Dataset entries
Content starts
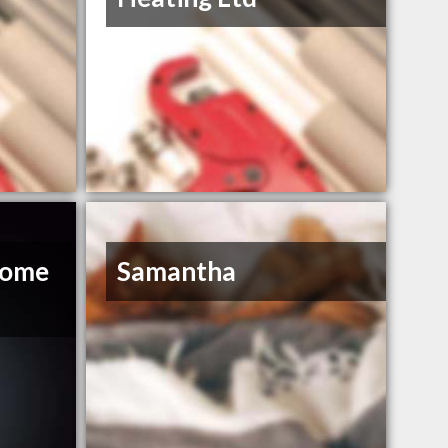
Home
Samantha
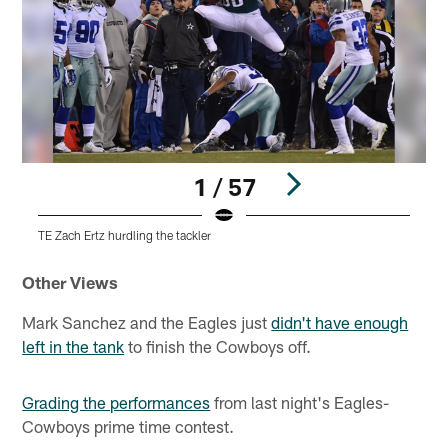
1 / 57
TE Zach Ertz hurdling the tackler
R
Pause
Play
Other Views
Mark Sanchez and the Eagles just
didn't have enough
left in the tank
to finish the Cowboys off.
Grading the performances
from last night's Eagles-
Cowboys prime time contest.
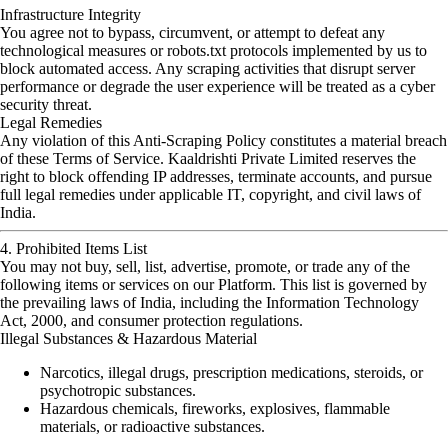
Infrastructure Integrity
You agree not to bypass, circumvent, or attempt to defeat any
technological measures or robots.txt protocols implemented by us to
block automated access. Any scraping activities that disrupt server
performance or degrade the user experience will be treated as a cyber
security threat.
Legal Remedies
Any violation of this Anti-Scraping Policy constitutes a material breach
of these Terms of Service. Kaaldrishti Private Limited reserves the
right to block offending IP addresses, terminate accounts, and pursue
full legal remedies under applicable IT, copyright, and civil laws of
India.
4. Prohibited Items List
You may not buy, sell, list, advertise, promote, or trade any of the
following items or services on our Platform. This list is governed by
the prevailing laws of India, including the Information Technology
Act, 2000, and consumer protection regulations.
Illegal Substances & Hazardous Material
Narcotics, illegal drugs, prescription medications, steroids, or
psychotropic substances.
Hazardous chemicals, fireworks, explosives, flammable
materials, or radioactive substances.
Content ends
__BRIEF__
Look through the data above. Find each line with the string "Hazardous" and copy it.

__WRITTEN RESPONSE__
Illegal Substances & Hazardous Material
Hazardous chemicals, fireworks, explosives, flammable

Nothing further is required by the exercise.